#### DATA UNDER STUDY
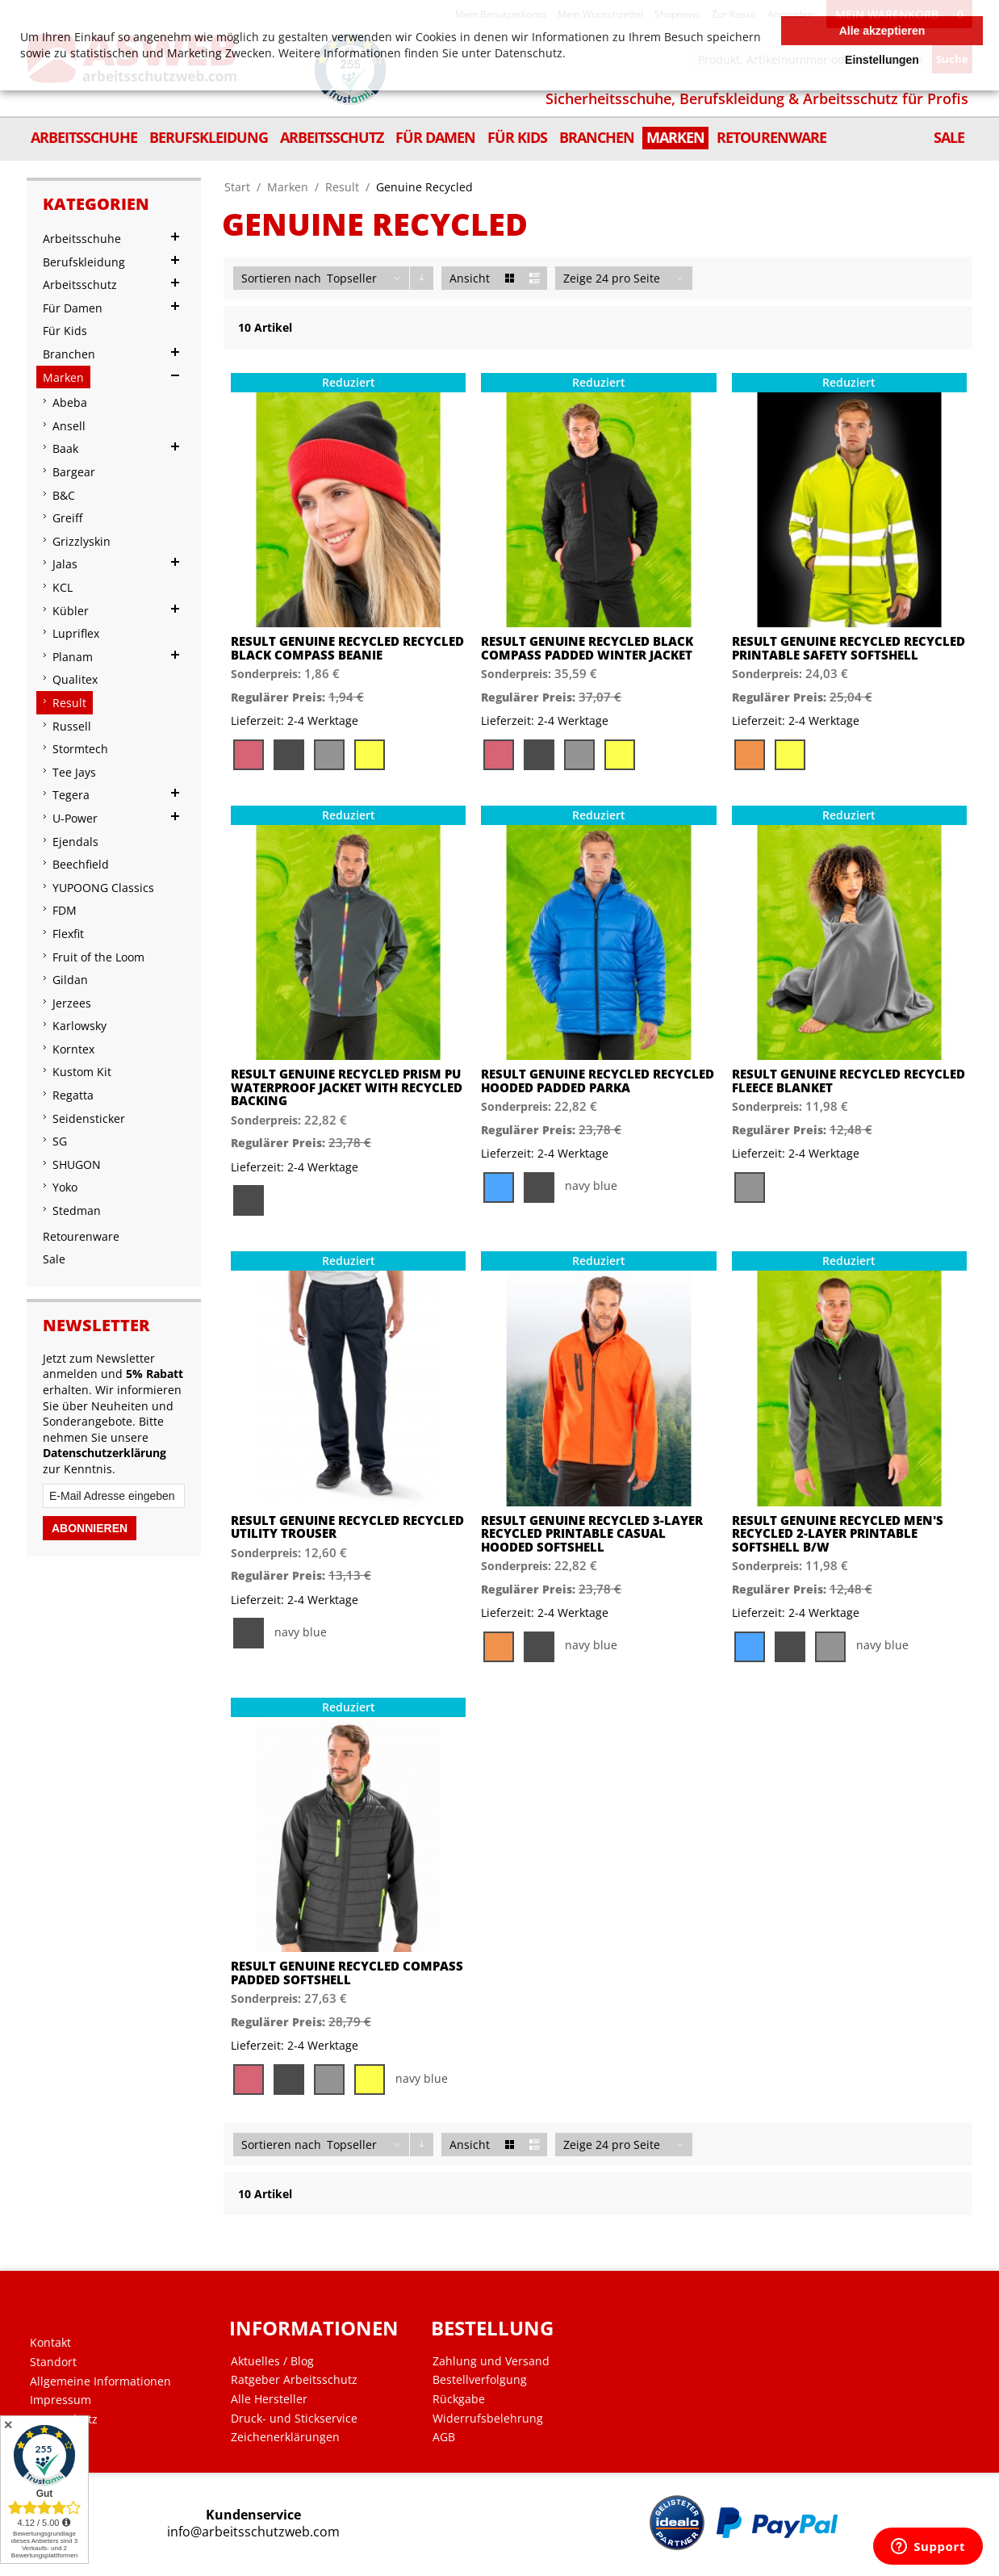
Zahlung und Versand (491, 2361)
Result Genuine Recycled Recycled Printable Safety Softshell (848, 648)
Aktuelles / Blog (272, 2361)
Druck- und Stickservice (294, 2418)
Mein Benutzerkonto (500, 14)
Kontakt (50, 2342)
########
**TASK OBJECTIVE**
The entries are to be written out in full and exactly, apart from the pictures.

**ANSWER**
Zahlung und Versand (491, 2361)
Result Genuine Recycled Recycled Printable Safety Softshell (848, 648)
Aktuelles / Blog (272, 2361)
Druck- und Stickservice (294, 2418)
Mein Benutzerkonto (500, 14)
Kontakt (50, 2342)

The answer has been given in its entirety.